Au-delà des plateformes payantes, il y a le cas des réseaux sociaux, plébiscités par toutes les tranches d'âge mais en particulier par les 15-24 ans, dont la consommation de vidéos sur internet représente déjà plus de 50 % du temps total de consommation de vidéos, contre 24 % pour la télévision. CNews, pourtant deuxième chaîne d'information en France, ne représentait que 2,3 % de l'audience de télévision en 2023. Mais combien d'audience pour Facebook, X, YouTube ou TikTok, qui échappent à toute réglementation, française ou européenne ? C'est une situation que je constate tous les jours en tant que président Dailymotion et membre fondateur de l'appel de Christchurch, lancé en 2019 par le président Emmanuel Macron et la Première ministre néo-zélandaise suite à la diffusion d'une tuerie en direct sur un réseau social.
Que les choses soient claires : j'ai le plus grand respect pour l'Arcom et pour son président, Roch-Olivier Maistre. Il n'est en rien question pour nous de nous soustraire à l'autorité de cette institution indépendante, que nous n'avons jamais contestée. Nous nous sommes toujours efforcés de respecter nos obligations sur l'ensemble de nos chaînes, payantes ou gratuites, et nous avons accepté les rares sanctions lorsque cela n'avait pas été le cas. Si les méthodologies et les conventions changent, nous continuerons à nous y conformer car il y va de notre responsabilité de premier groupe audiovisuel français et européen.

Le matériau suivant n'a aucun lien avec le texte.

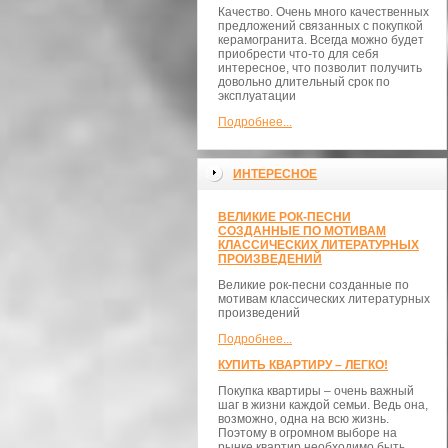
Качество. Очень много качественных
предложений связанных с покупкой
керамогранита. Всегда можно будет
приобрести что-то для себя
интересное, что позволит получить
довольно длительный срок по
эксплуатации
Подробнее...
ИНТЕРЕСНОЕ
ВЕЛИКИЕ РОК-ПЕСНИ
СОЗДАННЫЕ ПО МОТИВАМ
КЛАССИЧЕСКИХ ЛИТЕРАТУРНЫХ
ПРОИЗВЕДЕНИЙ
Великие рок-песни созданные по
мотивам классических литературных
произведений
Подробнее...
КУПИТЬ КВАРТИРУ – ЛЕГКО!
Покупка квартиры – очень важный
шаг в жизни каждой семьи. Ведь она,
возможно, одна на всю жизнь.
Поэтому в огромном выборе на
рынке квартир необходимо быть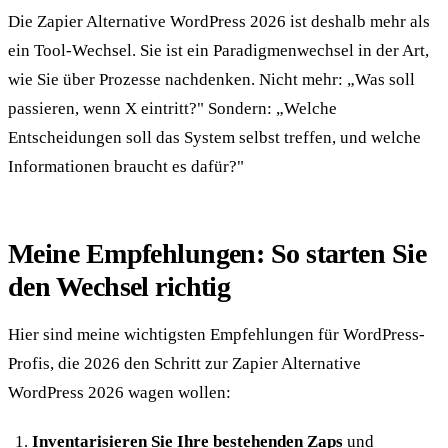
Die Zapier Alternative WordPress 2026 ist deshalb mehr als
ein Tool-Wechsel. Sie ist ein Paradigmenwechsel in der Art,
wie Sie über Prozesse nachdenken. Nicht mehr: „Was soll
passieren, wenn X eintritt?" Sondern: „Welche
Entscheidungen soll das System selbst treffen, und welche
Informationen braucht es dafür?"
Meine Empfehlungen: So starten Sie
den Wechsel richtig
Hier sind meine wichtigsten Empfehlungen für WordPress-
Profis, die 2026 den Schritt zur Zapier Alternative
WordPress 2026 wagen wollen:
Inventarisieren Sie Ihre bestehenden Zaps
und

De même, je tiens à exprimer le profond respect que j'ai pour le travail du législateur et la mission que vous exercez au sein de l'Assemblée nationale et en dehors de ses murs, même si j'ai parfois l'impression que ce respect n'est pas mutuel. Vous avez été, monsieur le rapporteur, jusqu'à qualifier ailleurs d'« armée mexicaine » l'ensemble des personnes qui se rendent disponibles, aujourd'hui et demain, pour répondre avec sérieux à votre convocation. C'est regrettable. Vos propos, ainsi que la convocation de notre groupe pour une journée entière d'audition, prochainement suivie de celle de MM. Vincent Bolloré et Cyril Hanouna, alors que TF1, Altice, NRJ Group et M6 ont été convoqués pour deux heures en moyenne, soulèvent des interrogations sur l'impartialité de vos travaux. Là encore, c'est regrettable.
Mon sentiment est que l'enjeu national devrait d'abord être de permettre à des acteurs nationaux de rivaliser avec ceux qui échappent aux régulations locales, et non pas de tenter de supprimer des chaînes, comme certains ici l'ont clairement demandé, alors que celles-ci contribuent au pluralisme des médias et ont démontré leur intérêt auprès du public, remplissant ainsi deux des principaux critères d'attribution des fréquences de la TNT.
Je vous remercie de votre écoute et me tiens à votre disposition, avec Laetitia Ménasé et Gérald-Brice Viret, pour répondre à vos questions.